Where to Find an Air Density Calculator Excel Spreadsheet
To find an air density calculator Excel spreadsheet to use as an air density calculator, click here to visit our spreadsheet store. Why use an online calculator or look in tables, when you can get an air density calculator excel spreadsheet to use as an air density calculator here? Read on for information about Excel spreadsheets that can be used to calculate the density of air (and other gases) at different pressures and temperatures with the ideal gas law.
Gas density background for an Air Density Calculator Excel Spreadsheet
Pressure and temperature have significant effects on the density of gases, so some means of determining the density of air and other gases at specified temperatures and pressures is needed for a variety of fluid mechanics applications. Fortunately, the ideal gas law provides a means of doing this for many gases over ranges of temperature and pressure that are of interest.
The Ideal Gas Law for use in an Air Density Calculator Excel Spreadsheet
A common form for the ideal gas law equation is PV = nRT, giving the relationship among T, the absolute temperature of the gas; P, its absolute pressure; V, the volume occupied by n moles of the gas; and R, the ideal gas law constant.
The density of the gas can be introduced into this equation, through the fact that molecular weight (MW) has units of mass/mole, so that n = m/MW. This leads to the ideal gas law written as: PV = (m/MW)RT. Solving this equation for m/V (which is equal to the gas density, ρ) gives the following equation for gas density as a function of its MW, pressure and temperature: ρ = (MW)P/RT.
A commonly used set of U.S. units for this equation is as follows:
ρ = density of the gas in slugs/ft3,
MW = molecular weight of the gas in slugs/slugmole (or kg/kgmole, etc.) (NOTE: MW of air = 29),
P = absolute gas pressure in psia (NOTE: Absolute pressure equals pressure measured by a guage plus atmospheric pressure.),
T = absolute temperature of the gas in oR (NOTE: oR = oF + 459.67)
R = ideal gas constant in psia-ft3/slugmole-oR.
For conditions under which air can be treated as an ideal gas (see the next section), the ideal gas law in this form can be used to calculate the density of air at different pressures and temperatures.
The air density calculator excel spreadsheet template shown in the screenshot below will calculate the density of a gas for specified molecular weight, pressure and temperature.

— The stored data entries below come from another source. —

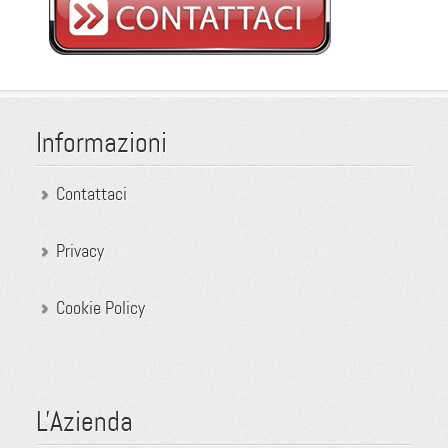
Informazioni
Contattaci
Privacy
Cookie Policy
L'Azienda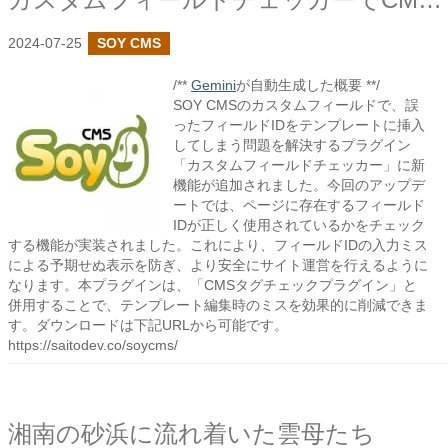
2024-07-25
SOY CMS
/**
Gemini
が自動生成した概要 **/
SOY CMSのカスタムフィールドで、誤
ったフィールドIDをテンプレートに挿入
してしまう問題を解決するプラグイン
「カスタムフィールドチェッカー」に新
機能が追加されました。今回のアップデ
ートでは、ページに存在するフィールド
IDが正しく使用されているかをチェック
する機能が実装されました。これにより、フィールドIDの入力ミス
による予期せぬ表示を防ぎ、より安全にサイト運営を行えるように
なります。本プラグインは、「CMSタグチェックプラグイン」と
併用することで、テンプレート編集時のミスを効果的に削減できま
す。ダウンロードは下記URLから可能です。
https://saitodev.co/soycms/
湘南の砂浜に流れ着いた雲母たち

This Excel spreadsheet is available at a very reasonable price in our spreadsheet store and can be used with either U.S. or S.I. units. These spreadsheets also contain tables of critical temperature and critical pressure for several common gases.
But When Can I Use the Ideal Gas Law to Calculate the Density of Air?
A good question indeed, because air and other gases for which you may need a density value are real gases, not ideal gases. It is fortunate, however, that many real gases behave almost exactly like an ideal gas over a wide range of temperatures and pressures. The ideal gas law works best for high temperatures (relative to the critical temperature of the gas) and low pressures (relative to the critical pressure of the gas). See table at the left for values of critical temperature and critical pressure for several common gases. For many practical, real situations, the ideal gas law gives quite accurate values for the density of air (and many other gases) at different pressures and temperatures.
S.I. Units for the Ideal Gas Law
The ideal gas law is a dimensionally consistent equation, so it can be used with any consistent set of units. For SI units the ideal gas law parameters are as follows:
ρ = density in kg/m3,
P = absolute gas pressure in pascals (N/m2),
T = absolute temperature in oK (NOTE: oK = oC + 273.15)
R = ideal gas constant in Joules/kgmole-K
1. Bengtson, Harlan H., Flow Measurement in Pipes and Ducts, An online PDH course for Professional Engineers
2. Munson, B. R., Young, D. F., & Okiishi, T. H., Fundamentals of Fluid Mechanics, 4th Ed., New York: John Wiley and Sons, Inc, 2002.